There is a little girl named Gracie that I have had the pleasure of seeing a couple times, and being able to sing and dance with her as she waits for her mother to go through our pantry intake process always brightens my day. But it also saddens me to think about how this little girl that is so full of joy and life may not have food to eat next week. I wonder what can be done to give her family the peace of mind to know they will always have food for their next meal. And not only that they have food, but filling, healthy food that will support their minds and bodies as they go about their day.
I know food pantries can act as something to fall back on when families are in need, but my constant question is: what can I do or what can others do to prevent families from getting tangled in that safety net? What can be done to provide them with some sort of food security?
I don’t have answers to these questions, but I know I need to get to the root of a situation, explore it and then work to expose and transform that root. Then as the root influences the different branches it connects to, it results in some sort of change instead of continuing to support the injustice. Keeping the big picture in mind is important when it comes to wanting to make a change, but I also can’t let it discourage me.
And in the midst of it, I can’t forget to just be present to the people right in front of me. To put a face and a name to these issues and the impact these systems have on them.
After all, “we cannot do everything, but that doesn’t mean we should do nothing.”

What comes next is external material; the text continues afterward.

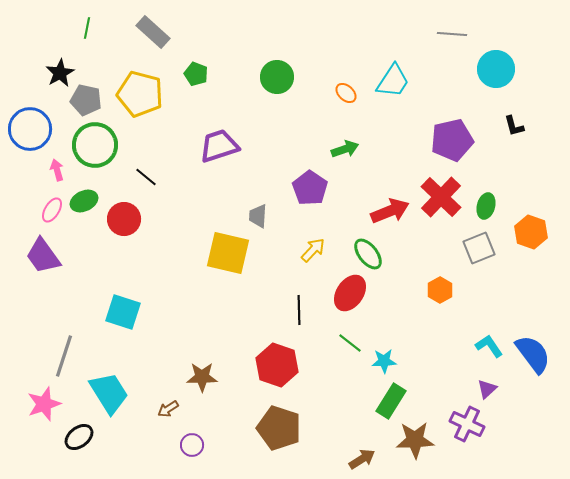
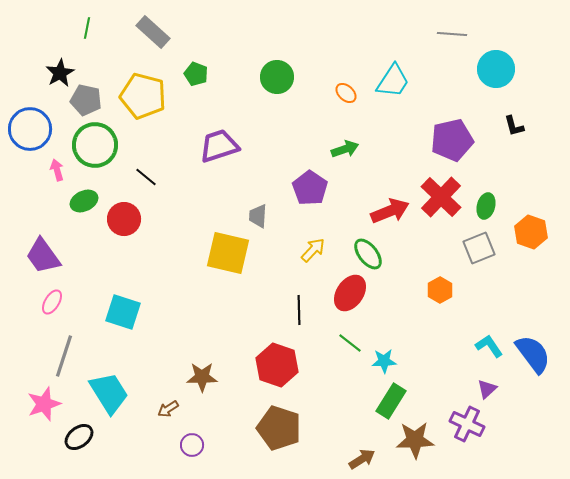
yellow pentagon at (140, 94): moved 3 px right, 2 px down
pink ellipse at (52, 210): moved 92 px down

Amy Noser splits her time between our Ozanam Center for Service Learning and working with group and individual Volunteers to come to SVDP. In the midst of it all, Amy takes in all that she is experiencing – from her encounters with our neighbors who come to us looking for assistance to the conversations we have during weekly reflection. We know Amy has been paying attention, as her eating habits have shifted after our conversation on food justice…she sometimes eats her vegetables in the middle of her meals now, and not just before to get it over with!